Aim of the exercise: Could the records be returned exactly, with the pictures left out?

[Opening Exercise data section]

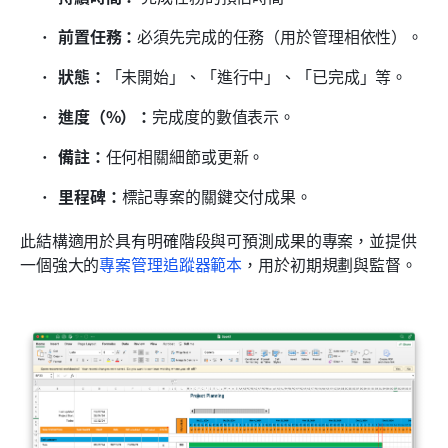
前置任務：
必須先完成的任務（用於管理相依性）。 
狀態：
「未開始」、「進行中」、「已完成」等。 
進度（%）：
完成度的數值表示。 
備註：
任何相關細節或更新。 
里程碑：
標記專案的關鍵交付成果。 
此結構適用於具有明確階段與可預測成果的專案，並提供
一個強大的
專案管理追蹤器範本
，用於初期規劃與監督。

[Closing Exercise data section]

Answer for this exercise:
前置任務：
必須先完成的任務（用於管理相依性）。 
狀態：
「未開始」、「進行中」、「已完成」等。 
進度（%）：
完成度的數值表示。 
備註：
任何相關細節或更新。 
里程碑：
標記專案的關鍵交付成果。 
此結構適用於具有明確階段與可預測成果的專案，並提供
一個強大的
專案管理追蹤器範本
，用於初期規劃與監督。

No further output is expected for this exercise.